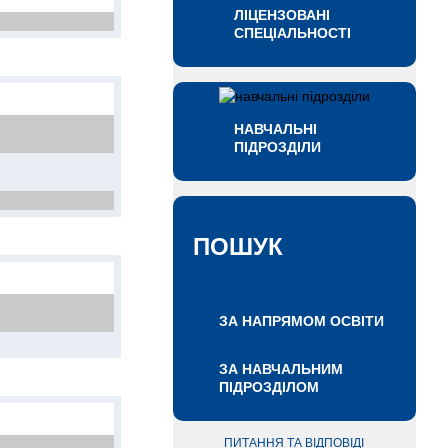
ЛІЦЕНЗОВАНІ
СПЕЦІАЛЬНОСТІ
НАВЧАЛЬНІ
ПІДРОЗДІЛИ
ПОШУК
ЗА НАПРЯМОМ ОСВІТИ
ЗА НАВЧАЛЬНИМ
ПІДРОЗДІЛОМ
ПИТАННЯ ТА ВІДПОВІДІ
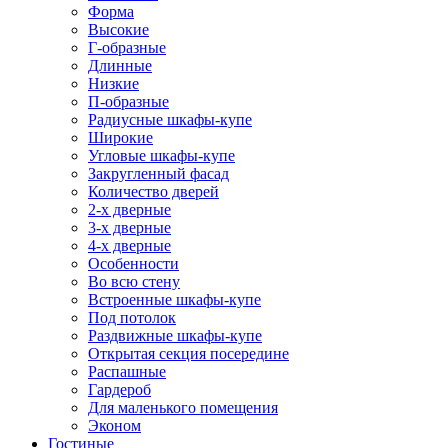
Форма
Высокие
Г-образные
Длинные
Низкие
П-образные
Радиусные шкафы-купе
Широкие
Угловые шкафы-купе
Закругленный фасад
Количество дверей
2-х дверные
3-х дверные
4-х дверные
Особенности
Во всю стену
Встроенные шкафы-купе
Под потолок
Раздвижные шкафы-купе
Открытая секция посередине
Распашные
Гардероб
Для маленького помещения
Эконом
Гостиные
________________
Each of the entries above must be output exactly, with none of the pictures.

- [Response to this exercise]
ЛІЦЕНЗОВАНІ
СПЕЦІАЛЬНОСТІ
НАВЧАЛЬНІ
ПІДРОЗДІЛИ
ПОШУК
ЗА НАПРЯМОМ ОСВІТИ
ЗА НАВЧАЛЬНИМ
ПІДРОЗДІЛОМ
ПИТАННЯ ТА ВІДПОВІДІ
Форма
Высокие
Г-образные
Длинные
Низкие
П-образные
Радиусные шкафы-купе
Широкие
Угловые шкафы-купе
Закругленный фасад
Количество дверей
2-х дверные
3-х дверные
4-х дверные
Особенности
Во всю стену
Встроенные шкафы-купе
Под потолок
Раздвижные шкафы-купе
Открытая секция посередине
Распашные
Гардероб
Для маленького помещения
Эконом
Гостиные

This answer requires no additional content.